A lawyer responds that they “escalated” at Twitter, but the social media company is “rigid in their interpretation of the law.”

“Twitter is a sea of garbage on these things,” Mr. Wymer offers.

Mr. Baugh says he is progressing with identifying Fidomaster, but “it’s tricky and this individual knows how to hide.”

In a later message to the lawyers and the security chief, Mr. Wymer expresses frustration.

“I genuinely believe these people are acting out of malice and ANYTHING we can do to solve it should be explored,” he writes, adding: “Whatever. It. Takes.”

Paranoia takes on a life of its own.

Philip Cooke was the first member of the eBay security team to be sentenced.

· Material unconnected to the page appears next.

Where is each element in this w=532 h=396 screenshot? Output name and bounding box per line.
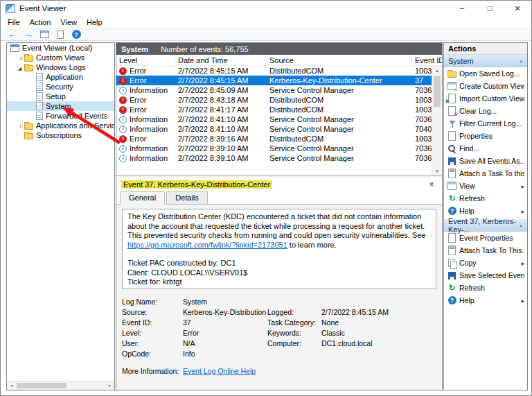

“I had empathy for all the wrong people,” he told the court before his summer 2021 sentencing, meaning “my CEO, my boss, my teammates.” That obscured the truth: “A group of people got together and immorally and illegally rationalized and justified horrific behavior in order to please the boss.”

He was a decorated police captain who retired in his early 50s. But he was bored, he said in legal filings, and that encouraged drinking. He went back to work, joining Progressive F.O.R.C.E. as an assistant team leader providing armed emergency response at high tech campuses. He spent time at Facebook, where he drank, and then eBay, where he drank more. At both companies, there was a “drinking culture” that encouraged Mr. Cooke’s behavior, his wife, Deborah Rothschild, told the court.

After a year with Progressive F.O.R.C.E., Mr. Cook began working for eBay directly in early 2019, as a senior manager of security operations for $185,000 a year.

He was on the fringes of the operation, he said, telling the court he regularly deleted emails from Mr. Baugh because he believed his boss was “messing with him.” As the full-fledged harassment of the Steiners began, Mr. Cooke went to work for eBay in India, where his lawyers said he was “alone and inebriated.”

Mr. Cooke was not fired in September 2019, when his six colleagues were. Instead, he was promoted and given a raise. In July 2020, he was charged with cyberstalking the Steiners, who say eBay’s failure to fire him earlier is more evidence that the company did a bad job probing itself.

“This case is about the culture of a company that promotes and rewards employees that break the law,” Mr. Steiner said in court papers.

In the end, the judge split the difference between what Mr. Cooke wanted and what the government asked, giving him 18 months in prison. He told the court that he was now sober. Through his lawyer, he declined to be interviewed.

The Steiners piled up baking pans against the back door to make a clatter if there were a break-in. They slept in separate bedrooms so that if one of them was attacked in the middle of night the other might make it to safety.

If they were killed, Ms. Steiner told her husband at the height of the stalking, at least they would have the consolation they were “doing something we loved and believed in.”

They still do it. It must be difficult to cover a company that is their livelihood, which has victimized them and which they are suing. Maybe some day the Steiners will talk about this, but for now, through their lawyer, they declined.

The site these days would never inflame even the most high-strung eBay executive. It was a weak second quarter for eBay, but EcommerceBytes basically reprinted the company’s news release. A post about a cranky seller defacing a page on eBay’s Australian affiliate with the message “eBay is evil” was devoid of commentary. A news item from June 2021 announcing Mr. Wenig’s appointment to an advisory board at Salesforce did not even mention the scandal.

If “take her down” meant “neutralize a critic,” the stalking operation could be deemed a success.

Even the anonymous comments underneath the stories — once the subject of overwhelming concern to eBay management — seem muted. There were just five comments on that post about Mr. Wenig, although two of them did say he belonged in prison.